Likewise, the Garmin Motion Based used to report the correct climb. But about three months ago, they changed the algorithm and it now reports about 10-15% lower than actual, more in agreement with the (inaccurate) new units readings.

I also used a spread sheet and manually totaled all the positive differences in altitude or climb reported by the typical GPS collection mode of every few seconds with a resolution of 1'. The total matched the older Garmin Motion based and the reading on the older units. And it matched the actual total on the uniform climb. But it didn't match the new units or the latest revision by Garmin.

The point is that Garmin is doing something odd to reduce the total climb by 10-15%. I'm not sure how or why. I suspect they're trying to reduce the errors from drift with the newer units that don't use manual altimeter calibration, and instead get altimeter drift from the GPS vertical readings that's relatively inaccurate.

BTW, I typically get an altimeter drift of 10'/hour upon return to the same point, or say 80' on a long 8 hour ride. I suspect the drift is mostly from temperature, cold in the morning versus warm in the afternoon. The drift can be larger if a weather front is passing by, but that's somewhat obvious and rare.


----------



## BigLarry (Jul 30, 2004)

Harold said:


> HOWEVER, the major limitation of the barometric altimeter is that it uses a barometer to measure elevation. Barometers are affected by weather. Sometimes strongly so. You'll see this if you go ride, stop somewhere for half an hour or more to eat lunch or something (pause the GPS), and then head out again. I've done this where my elevation changes by a rather large amount that's CLEARLY visible on the elevation profile.
> 
> If you go out for a ride that lasts all day, you can see the effects of this, also. Especially if your start/finish location is the same place (not a point-to-point), and even moreso if you do an out-and-back where the elevation profile mirrors itself at your halfway point. The longer you are out, the more the elevation will "drift" because the weather is changing. Do this when there's a frontal system moving through and it can really exaggerate.

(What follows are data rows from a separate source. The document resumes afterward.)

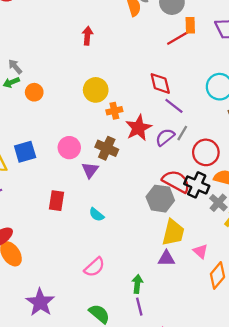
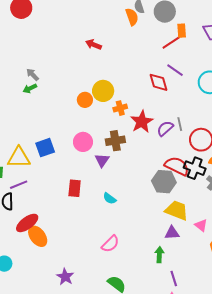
red arrow: (87, 36) -> (93, 44), turned -70
orange circle: (34, 92) -> (85, 100), moved
purple line: (174, 106) -> (175, 70), moved
gray line: (182, 133) -> (180, 124), turned -40
brown cross: (107, 148) -> (115, 141), turned -30
yellow trapezoid: (173, 233) -> (177, 210), turned -80
green arrow: (137, 284) -> (159, 255), moved
purple star: (40, 302) -> (65, 277), size x0.7
purple line: (139, 307) -> (174, 278), moved

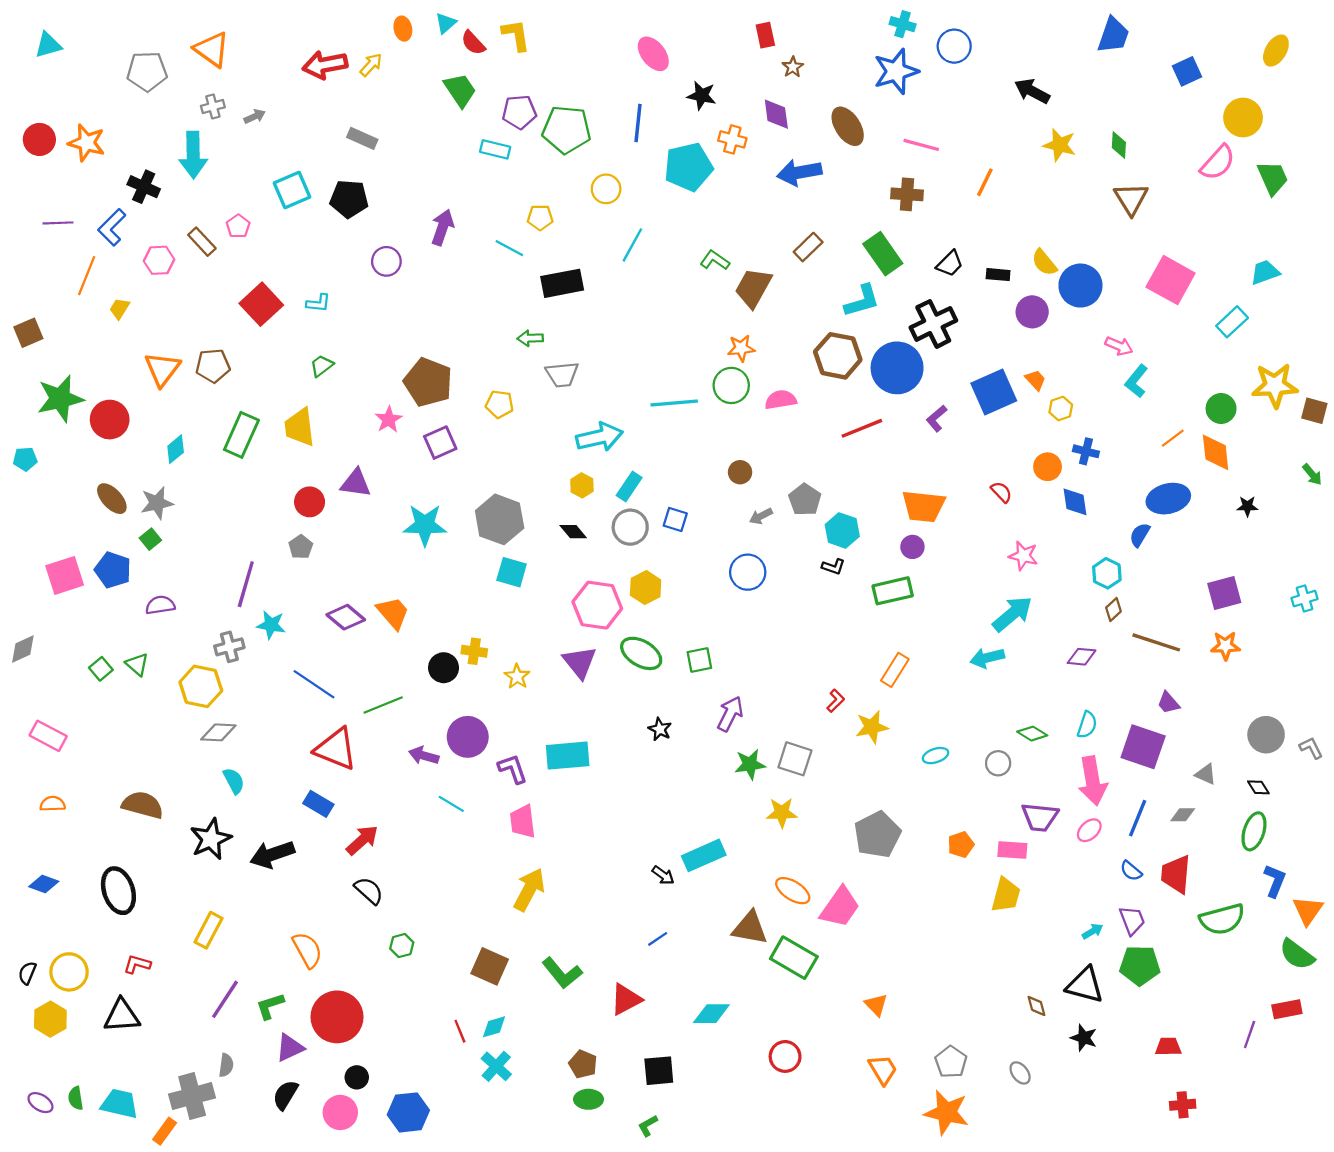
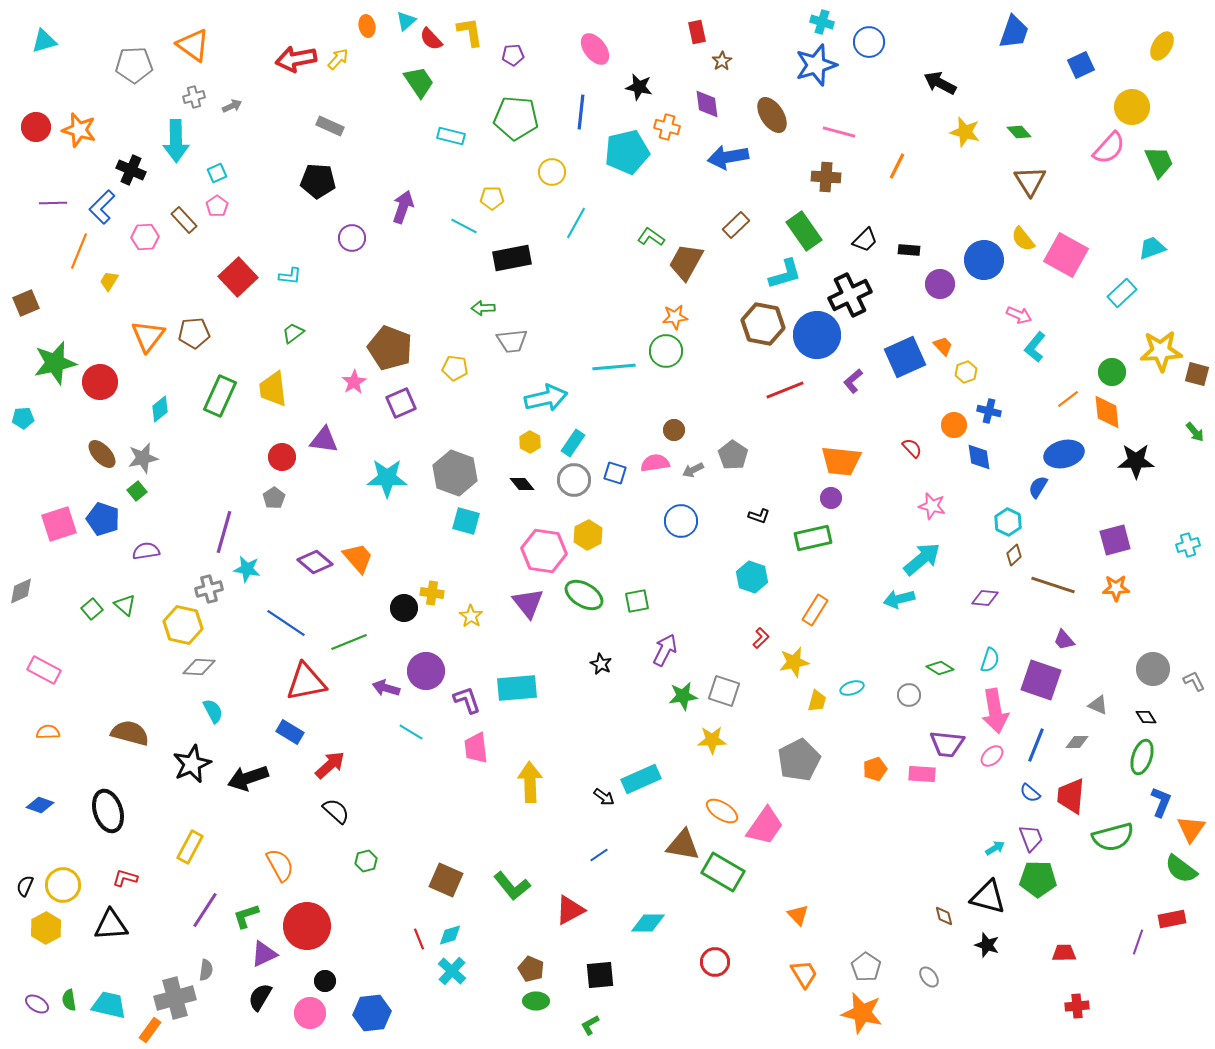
purple pentagon: (519, 112) -> (513, 55), moved, size x0.7
green diamond: (1119, 145) -> (1019, 132), turned -45
cyan square: (292, 190) -> (217, 173), moved, size x0.6
yellow semicircle: (1044, 262) -> (1023, 239), moved
pink semicircle: (781, 400) -> (655, 463), moved
black star: (1247, 506) -> (1136, 461), size x1.8
cyan hexagon: (842, 530) -> (752, 577), moved
red triangle: (336, 749) -> (306, 682), turned -33
yellow arrow: (529, 890) -> (530, 782), moved, turned -30
yellow trapezoid: (1006, 895) -> (817, 701), moved, size x0.7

For most barometric altimeters, I generally see a drift of about 10' per hour of ride, based on the difference in altitude when I return. This could be weather or temperature related. (Start in the morning, end in the afternoon.)

The worst drift I ever saw was ~200' difference on a long 12 hour ride with a weather front coming in. Usually, it's much lower, less than 100' drift on a long ride.

Those GPS without a barometric altimeter, such as the Edge 200, will get drift in the GPS altitude that will keep your altitude within a couple hundred feet, but adds up to 200' of total climb per hour with the up and down drift in the error. I would never use a unit without a barometric altimeter for climb data.

The total climb calculations using digital elevation based on position (DEM, Garmin "Elevation Correction") are lucky to have better than 25% error, with greater errors in hilly terrain where position matters. But they may still be better than using the GPS elevation without a barometric altimeter.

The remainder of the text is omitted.